高木登 観劇日記2018年 トップページへ
 
   十文字セツ子オンステージ with DAIMA
         『桜の森の満開の下 おひとり様ツアー
』         No. 2018-010
 

シュールで、滑稽で、奥行きの深い面白さで楽しませてくれた。
観劇後の印象からすれば、これはもう「詩劇」と言ってもいい。
坂口安吾の『桜の森の満開の下』を骨格にして、北村青子がかつて所属した転形劇場の太田省吾の『太田省吾戯曲集』の抜粋、それに太宰治の『燈籠』、萩原朔太郎の『猫町』、そして竹内紀子の『春の小川』『狩り』『河川敷』を織り込んでオムニバス形式にした劇。
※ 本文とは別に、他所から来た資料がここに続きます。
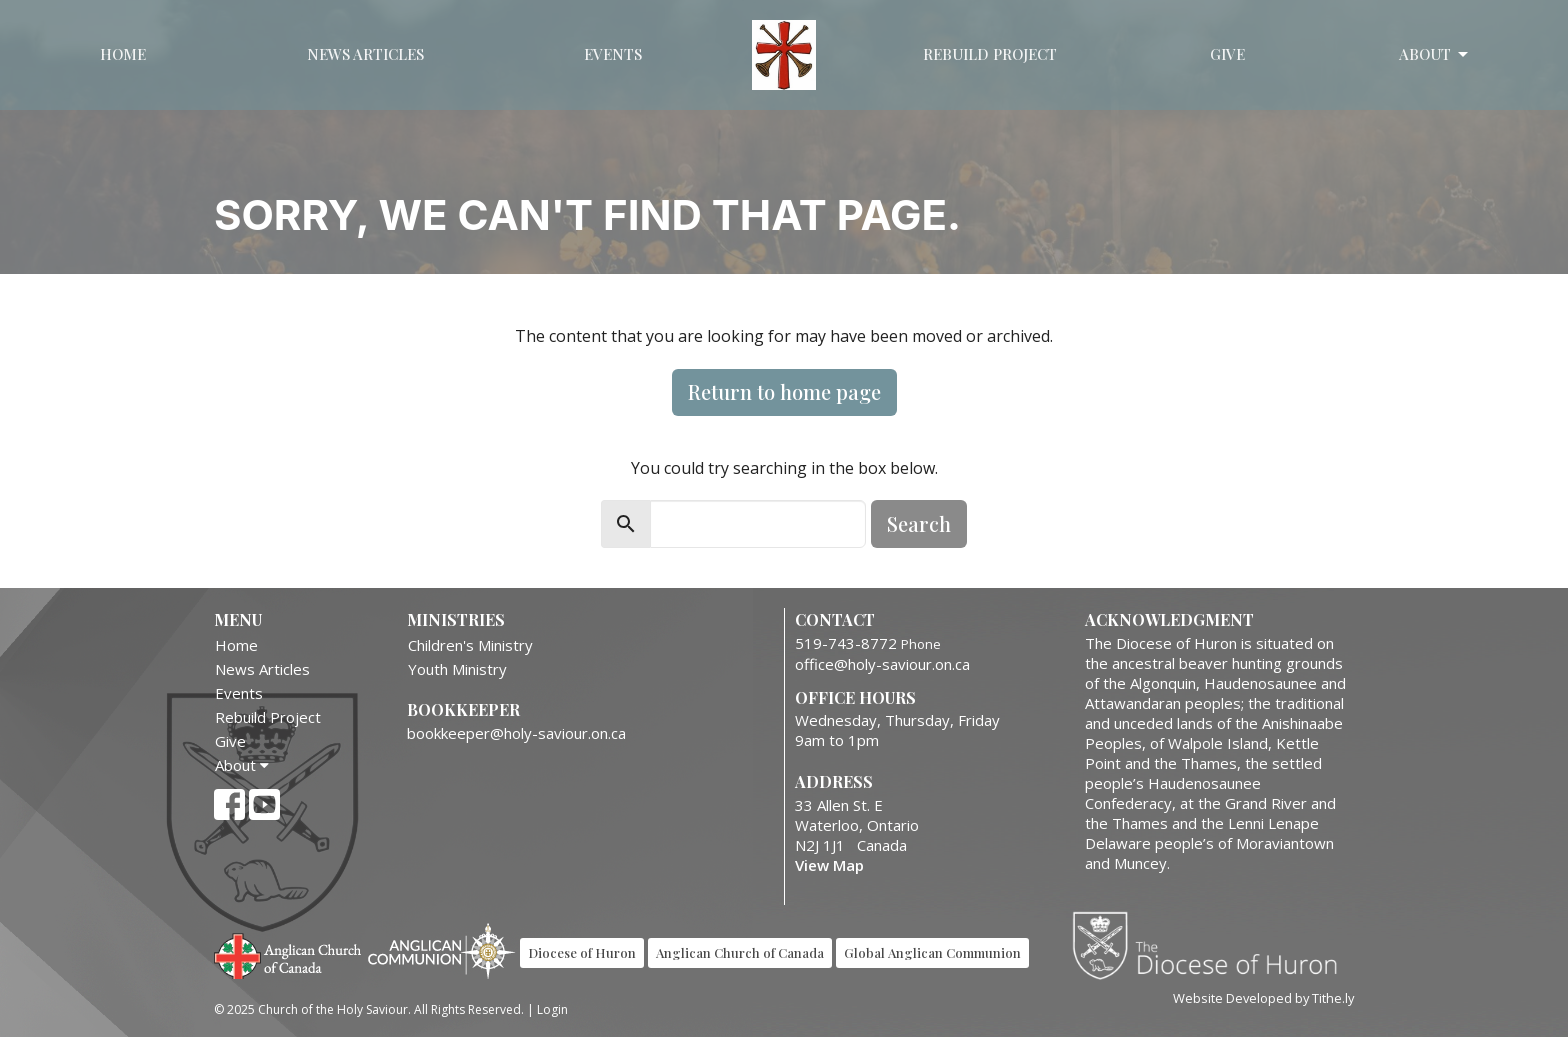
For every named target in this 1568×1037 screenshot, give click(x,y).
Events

還暦を迎えた十文字セツ子(北村青子)が自分へのご褒美にハイヤー日帰りツアーを申し込む。やって来たのは運転手の大間。大間はセツ子にツアーのコースをいろいろ紹介するが、どのツアーにも関心を示さず、そのうちに鈴鹿の桜が見たいと言い出す。大間は日帰りツアーでは無理だと答えると、セツ子は坂口安吾の『桜の森の満開の下』の朗読を始め出し、大間をそれに引き込んでいく。
副筋に先にあげた作品が織り込まれていくのだが、北村青子と大間剛志による絶妙な二人芝居の面白おかしさと、最後の場面が衝撃的に面白い。
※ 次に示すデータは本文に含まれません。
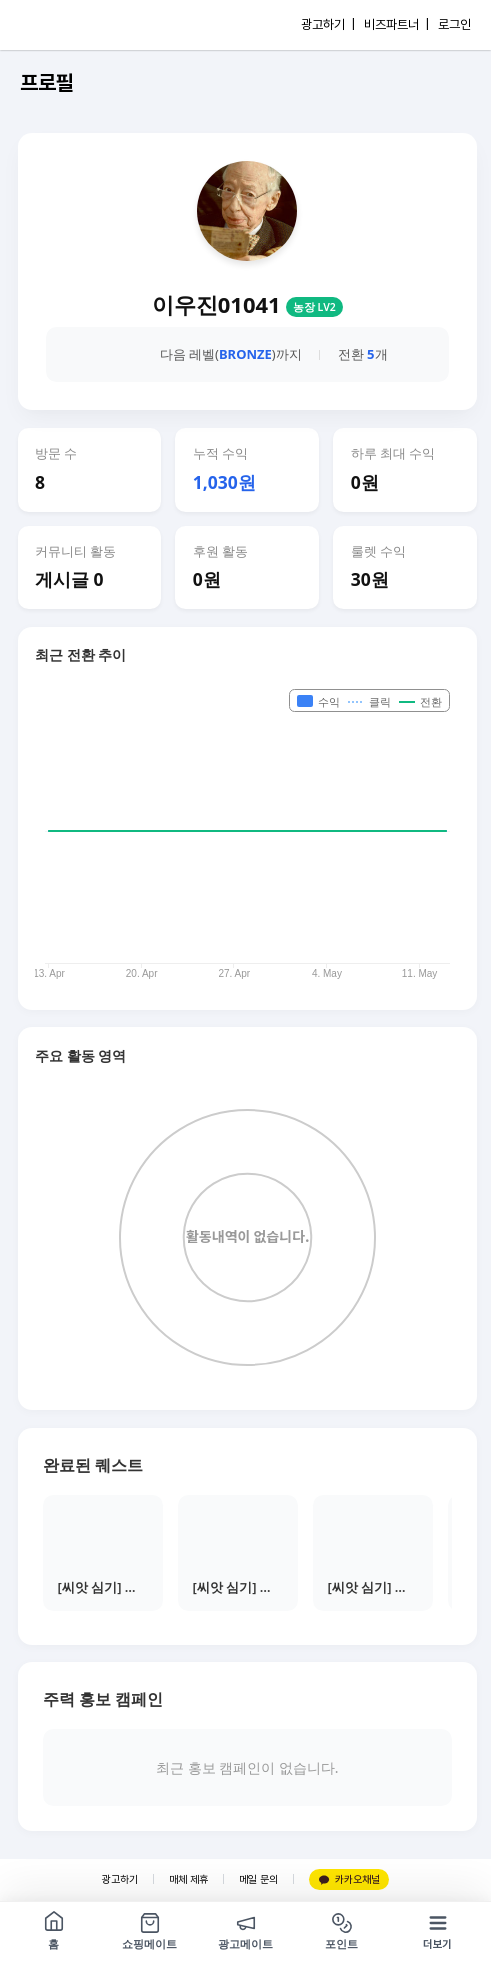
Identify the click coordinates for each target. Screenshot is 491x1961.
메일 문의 (258, 1879)
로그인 (454, 24)
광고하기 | (328, 24)
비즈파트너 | (396, 24)
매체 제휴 (188, 1879)
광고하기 (120, 1879)
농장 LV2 (314, 307)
山賊にさらわれその女房になった女を背負って満開の桜の森の下に来るとその女が鬼と変化し、男は鬼となった女の首を絞めて殺すと、鬼は女に戻っていたという話のところで、セツ子は大間に同じように首を絞めさせ、もっと力をと迫り、本気で絞めた大間はセツ子が死んでしまったことに呆然となってセツ子の部屋から逃亡する。
セツ子の死体は亡くなった大家の息子が河川敷に運び、死体が発見され、運転手の大間が容疑者となり、大家の息子が死体遺棄をしたという臨時ニュースとして流される。
そこで一旦暗転し、芝居も終わったかのように見え観客から拍手が送られるのだが、舞台は再び明るくなって、被害者の大文字セツ子が息を吹き返したという臨時ニュースが流される。
大文字セツ子が大間から首を絞められて死ぬ場面では、ホリゾントの壁面に満開の桜の木が映し出され、最後の場面ではこの満開の桜が全部散ってしまったところが映し出される。
セツ子が目覚めたところで運転手の大間が1日ツアーの迎えに来てセツ子に声をかけるところで終わる。
つまり、これまでの話はすべてセツ子の夢の話であったという最後にオチがある。
観客を楽しませ、驚かせるという見事な構成であった。
ストーリーを抜き出してこのように書き抜いてもこの芝居の面白さの本質を伝えることはできない。
北村青子のおどろおどろしいまでの台詞力と所作、そしてそれをしっかりとほんわか受ける大間剛志の絶妙な組み合わせは、ただ観て楽しむ以外にはない。
日帰りツアーに乗らないまま、1時間30分があっという間に過ぎた。